═════ EXCERPTED RECORDS
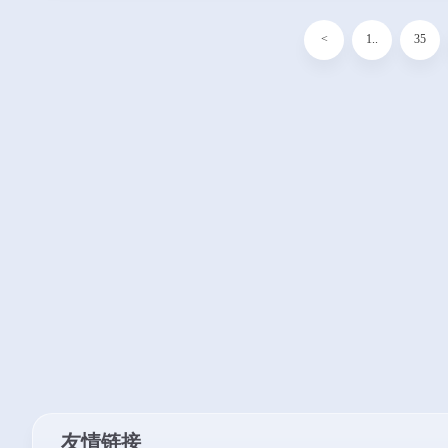
<
1..
35
友情链接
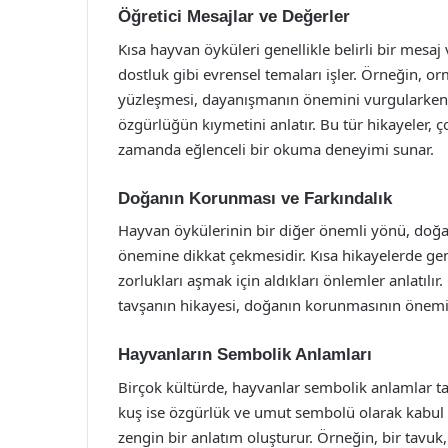
Öğretici Mesajlar ve Değerler
Kısa hayvan öyküleri genellikle belirli bir mesaj 
dostluk gibi evrensel temaları işler. Örneğin, or
yüzleşmesi, dayanışmanın önemini vurgularken;
özgürlüğün kıymetini anlatır. Bu tür hikayeler, ç
zamanda eğlenceli bir okuma deneyimi sunar.
Doğanın Korunması ve Farkındalık
Hayvan öykülerinin bir diğer önemli yönü, doğ
önemine dikkat çekmesidir. Kısa hikayelerde genel
zorlukları aşmak için aldıkları önlemler anlatıl
tavşanın hikayesi, doğanın korunmasının önemini 
Hayvanların Sembolik Anlamları
Birçok kültürde, hayvanlar sembolik anlamlar taş
kuş ise özgürlük ve umut sembolü olarak kabul e
zengin bir anlatım oluşturur. Örneğin, bir tavuk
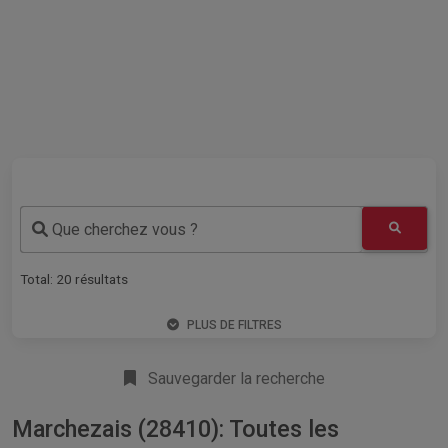
Que cherchez vous ?
Total:
20
résultats
PLUS DE FILTRES
Sauvegarder la recherche
Marchezais (28410): Toutes les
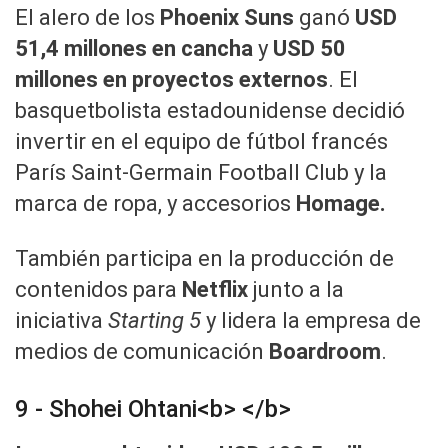
El alero de los
Phoenix Suns
ganó
USD
51,4 millones en cancha
y
USD 50
millones en proyectos externos
. El
basquetbolista estadounidense decidió
invertir en el equipo de fútbol francés
París Saint-Germain Football Club y la
marca de ropa, y accesorios
Homage.
También participa en la producción de
contenidos para
Netflix
junto a la
iniciativa
Starting 5
y lidera la empresa de
medios de comunicación
Boardroom
.
9 - Shohei Ohtani<b> </b>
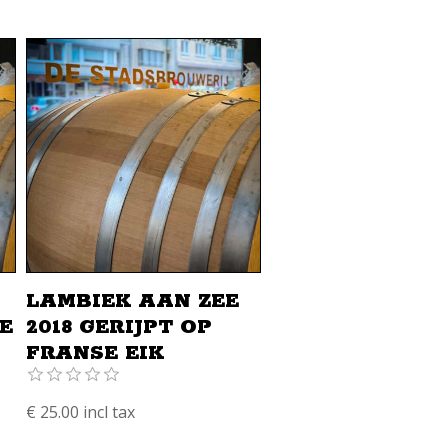
LAMBIEK AAN ZEE
E
2018 GERIJPT OP
FRANSE EIK
€ 25.00 incl tax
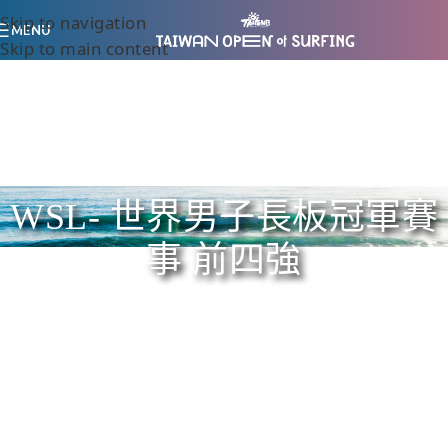
Skip to navigation
MENU
Skip to main content
WSL- 世界男子長板冠軍賽
事 前四強
Home
/
WSL- 世界男子長板冠軍賽事 前四強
══════════
• EXERCISE GOAL: Working from the records above, reproduce exactly the lines from the one with "Öğretici Mesajlar ve Değerler" through the last line, without the pictures.

• RESPONSE TO THE TASK:
Öğretici Mesajlar ve Değerler
Kısa hayvan öyküleri genellikle belirli bir mesaj 
dostluk gibi evrensel temaları işler. Örneğin, or
yüzleşmesi, dayanışmanın önemini vurgularken;
özgürlüğün kıymetini anlatır. Bu tür hikayeler, ç
zamanda eğlenceli bir okuma deneyimi sunar.
Doğanın Korunması ve Farkındalık
Hayvan öykülerinin bir diğer önemli yönü, doğ
önemine dikkat çekmesidir. Kısa hikayelerde genel
zorlukları aşmak için aldıkları önlemler anlatıl
tavşanın hikayesi, doğanın korunmasının önemini 
Hayvanların Sembolik Anlamları
Birçok kültürde, hayvanlar sembolik anlamlar taş
kuş ise özgürlük ve umut sembolü olarak kabul e
zengin bir anlatım oluşturur. Örneğin, bir tavuk
Que cherchez vous ?
Total:
20
résultats
PLUS DE FILTRES
Sauvegarder la recherche
Marchezais (28410): Toutes les
El alero de los
Phoenix Suns
ganó
USD
51,4 millones en cancha
y
USD 50
millones en proyectos externos
. El
basquetbolista estadounidense decidió
invertir en el equipo de fútbol francés
París Saint-Germain Football Club y la
marca de ropa, y accesorios
Homage.
También participa en la producción de
contenidos para
Netflix
junto a la
iniciativa
Starting 5
y lidera la empresa de
medios de comunicación
Boardroom
.
9 - Shohei Ohtani<b> </b>
LAMBIEK AAN ZEE
E
2018 GERIJPT OP
FRANSE EIK
€ 25.00 incl tax
Skip to navigation
MENU
Skip to main content
WSL- 世界男子長板冠軍賽
事 前四強
Home
/
WSL- 世界男子長板冠軍賽事 前四強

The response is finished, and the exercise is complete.